Obituary Note: Richard N. Bolles

Richard N. Bolles, "a former Harvard physics major, Episcopal minister and career counselor whose own twisting vocational path led to his writing What Color Is Your Parachute?--the most popular job-hunter's manual of the 1970s and beyond," died March 31, the New York Times reported. He was 90. Bolles self-published the first edition of his manual in 1970 "as a photocopied how-to booklet for unemployed Protestant ministers. In 1972, he rewrote it to appeal to a wider audience and found an independent publisher in Ten Speed Press (now part of Crown Publishing Group), which "was willing to print small batches so that it could be frequently updated."

Since then, Parachute has sold more than 10 million copies worldwide and has never been out of print. In 1979, the book hit the New York Times bestseller list, where it remained for more than a decade, returning intermittently for years afterward.

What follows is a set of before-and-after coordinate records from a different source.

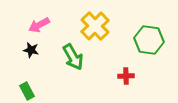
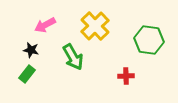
pink arrow: moved 6 px right
green rectangle: moved 17 px up; rotated 66 degrees clockwise
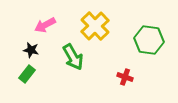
red cross: moved 1 px left, 1 px down; rotated 21 degrees clockwise
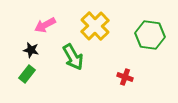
green hexagon: moved 1 px right, 5 px up
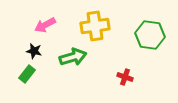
yellow cross: rotated 36 degrees clockwise
black star: moved 3 px right, 1 px down
green arrow: rotated 76 degrees counterclockwise
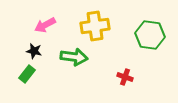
green arrow: moved 1 px right; rotated 24 degrees clockwise
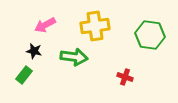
green rectangle: moved 3 px left, 1 px down
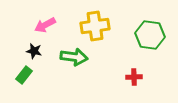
red cross: moved 9 px right; rotated 21 degrees counterclockwise
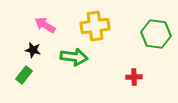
pink arrow: rotated 60 degrees clockwise
green hexagon: moved 6 px right, 1 px up
black star: moved 1 px left, 1 px up
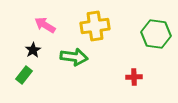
black star: rotated 28 degrees clockwise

In 1995, the Library of Congress including the book, along with Dale Carnegie's How to Win Friends and Influence People and the The Autobiography of Benjamin Franklin, in its list of "25 Books That Have Shaped Readers' Lives."

"I was just trying to help people be better prepared than I was when I was fired and started looking for a job," Bolles said in a 2014 interview with the Times, adding that he hoped his franchise--which includes titles like What Color Is Your Parachute? for Teens; What Color Is Your Parachute? Job-Hunter's Workbook; and What Color Is Your Parachute? for Retirement--would continue after his death and that his son Gary had asked him about updating future editions. "I told him to make sure to find people who were funny, have a lightheartedness about them. When you are out of work and on the ropes, that is so important."